Elder's Counsel
Thirty Third of Olweje-hamba (Olweje Descending) 1348 A. L. (After Landfall)
Inge had never once considered for herself the life of a raider, one of those who cast bones with Ikomi in search of silver and glory yet here she was the sun in her eyes, the captain clearly pondering it even as the old man was more hesitant. The gulls were squabbling overhead for the scraps of fish guts she had paid them in, blind for the squabbles of humankind.
Is that how the Gods see us? The girl wondered with a twist of unease in her stomach she could not name.
Not since the island had Inge feared her own passage Beyond. She had kept a knife on her so that she could go to the goddess rather than be taken by the dead. Yet Death was not without fear to Her young servant. She feared would not be able to help those who had taken her in, that she would not be fast enough to heal or strong enough to fight, that she would not be clever enough to unravel some misery or spot some new foe.
"Most do not die by the blade you know," the words are soft, too soft, an echo of a thousand faded voices made almost as one.
She cannot change what she was born to, Inge told herself almost a a reflex now.
"Most die to plague and pestilence, to hunger," the sorceress continued. "Petty deaths for petty folk. We here shall not die of those scourges of the world, for behold do we not have skills of healing sorcerous and skillful. If we do go down into death it will be with a fine tale of our passage, perhaps even with a song to keep us upon the lips of singers down through the long ages."
"I fear parting, I fear loss," Inge admitted shamefaced. The others were speaking in the tongue of the other world, too loud to pay attention to what was whispered in a corner of the cabin
"So do we all, in time even the mountains wear away and the seas dry out, perhaps in time even the sun will gutter to an ember and die and this world shall go the way of those which had come before, fear is not a a lapse, it is a tool, a knife in the hand. If you grip it wrong it may cut you and the wound in time poison you, but if you grip it aright it can serve as well as any trusted blade"
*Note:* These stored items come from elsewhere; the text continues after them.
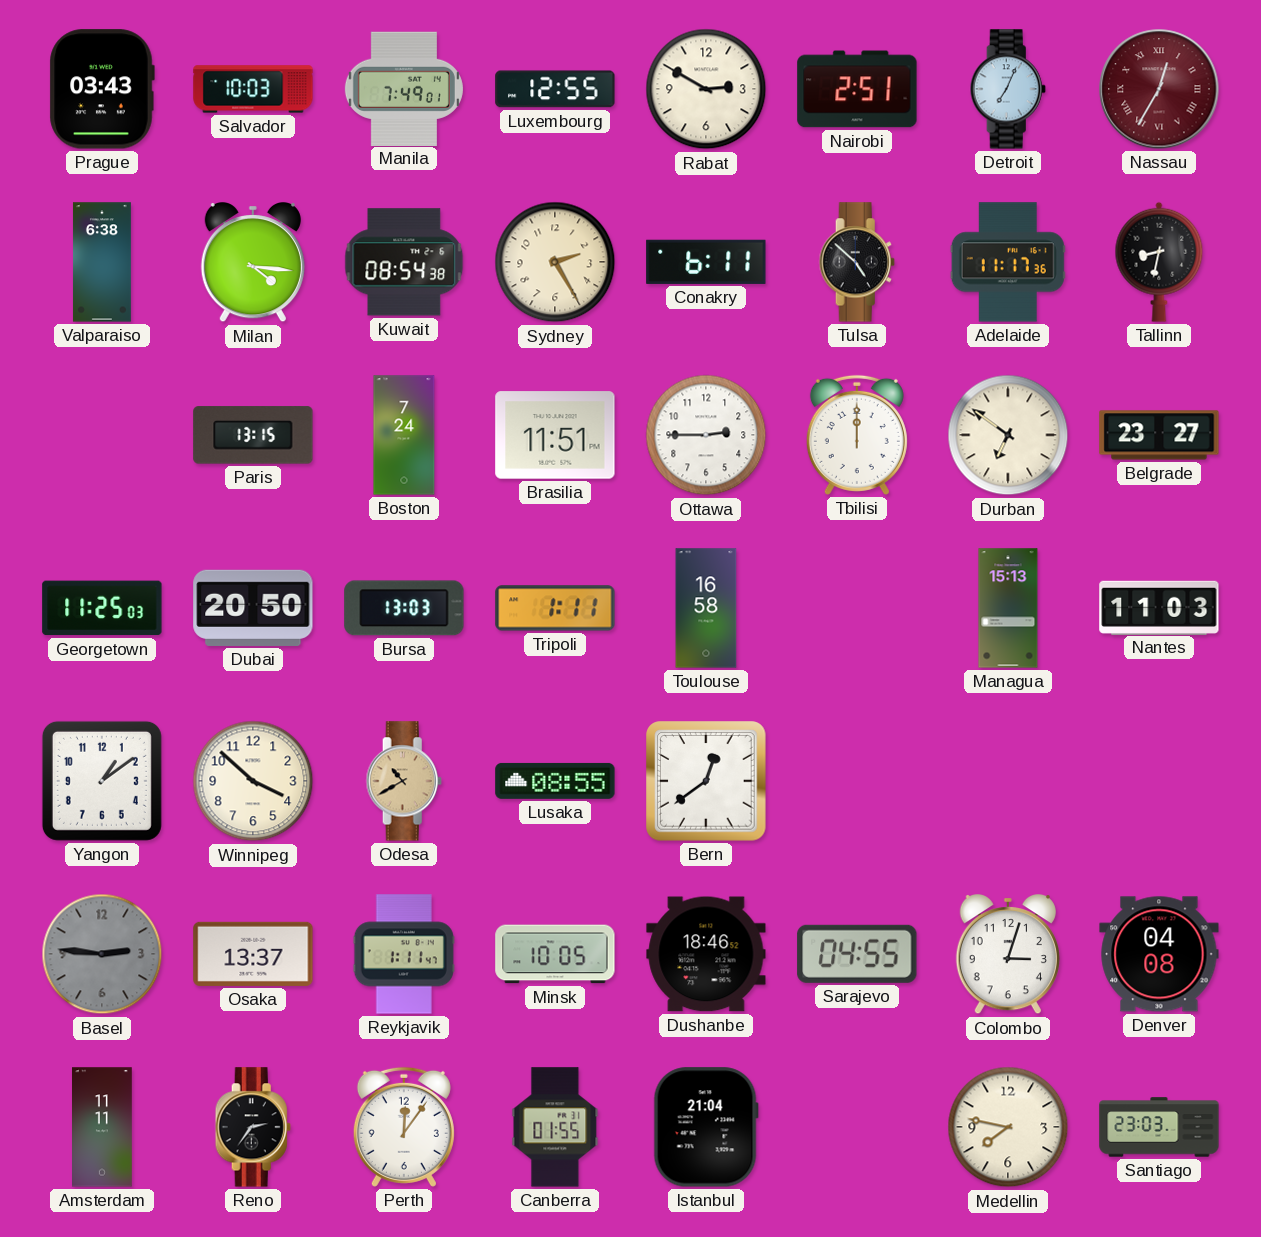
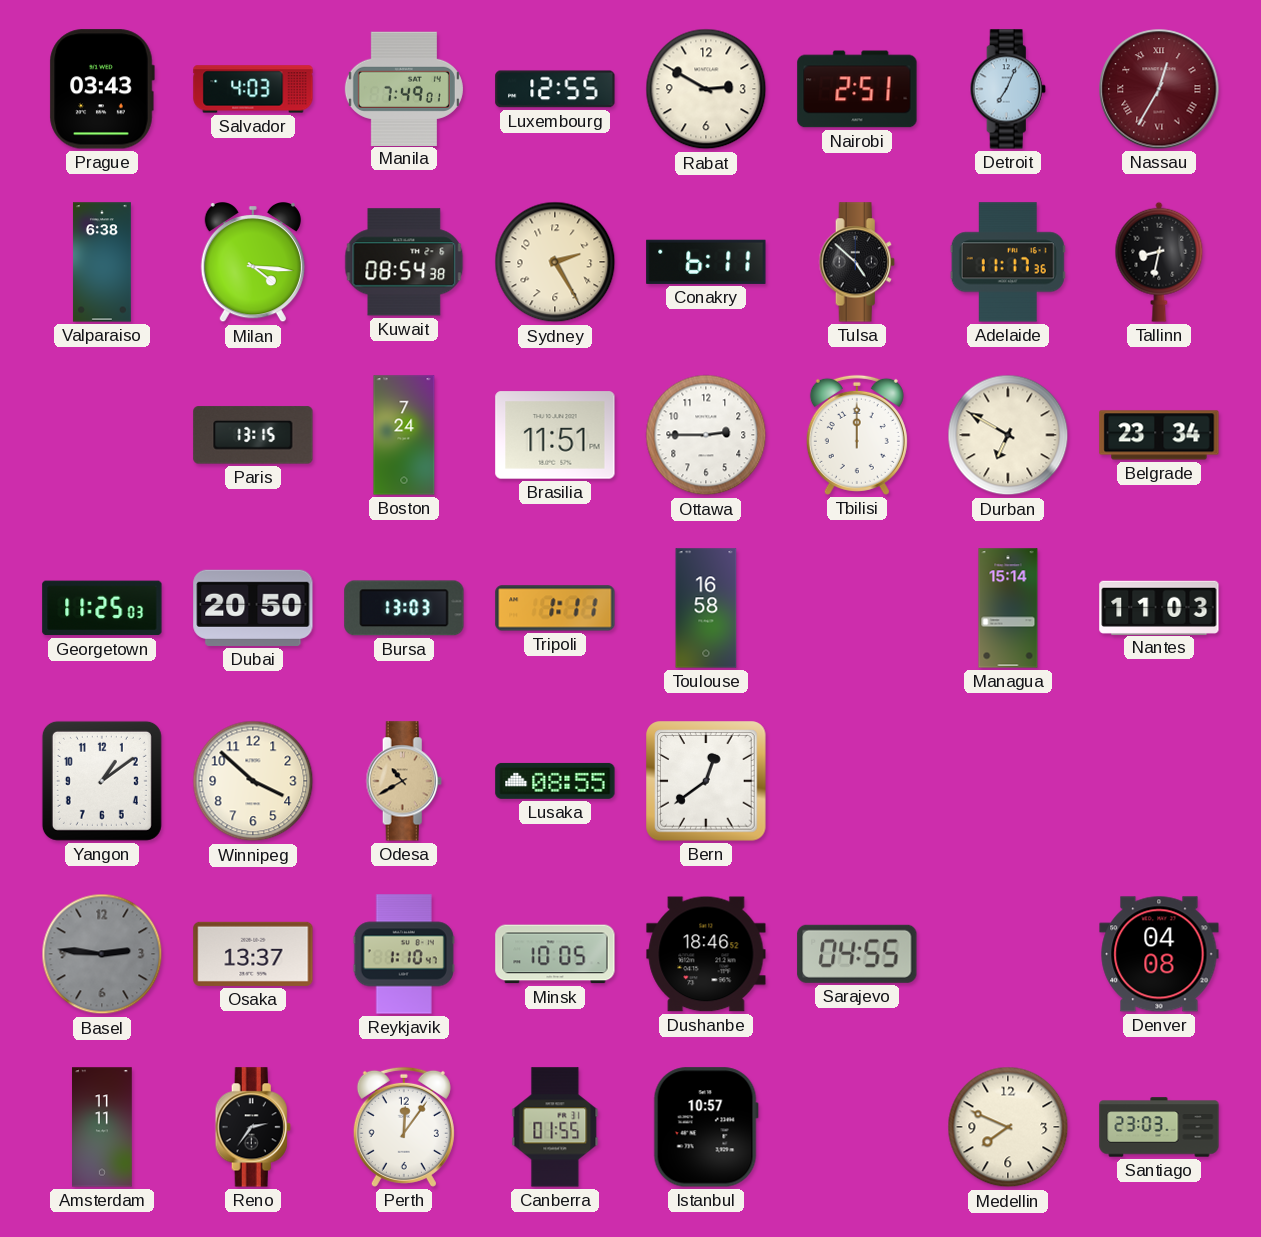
Salvador: 10:03 -> 4:03
Durban: 6:51 -> 6:50
Belgrade: 23:27 -> 23:34
Managua: 15:13 -> 15:14
Reykjavik: 1:11 -> 1:10
Colombo: 3:03 -> none
Istanbul: 21:04 -> 10:57
Medellin: 7:47 -> 7:49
"I can stab people with my fear?" Inge felt a smile grow on her lips almost in spite of herself.
"It is more shield than weapon, you will pardon the clumsy simile..." Noticing that the girl did not know the word she corrected. "
Likeness I meant. Tell me have you ever heard of being battle drunk, or battle mad, the warriors that drink the mead of Olweje on the day of blood?"
"Yes, but what has that got to do with..."
"Most of that is fear, the pounding in your chest, the way the world seems to slow, movements swift and thoughts swifter still..." The sorceress shakes her head. "You can hate the person in front of you enough to get all of that from rage, I would know. Folk go to war for the ideas in their heads, but it is fear that keeps them alive in war, and fear that keeps those around them safe, as long as you do not let it rule you."
"Why are you being so..." Inge cut herself off aware that the next word would not come off very well, but knowing no other way to ask it. "Nice"
"Well you are the healer and I am made of flesh and blood, same as the rest," came the glib reply.
Somehow Inge did not think that was it.
OOC: Inspired by the question of how Inge was feeling about the battle above. I fired off an answer with the specifics right away, but the more I thought about it the more I came up with how Inge feels about 'battle' in general and that was worth exploring in an interlude so here we are.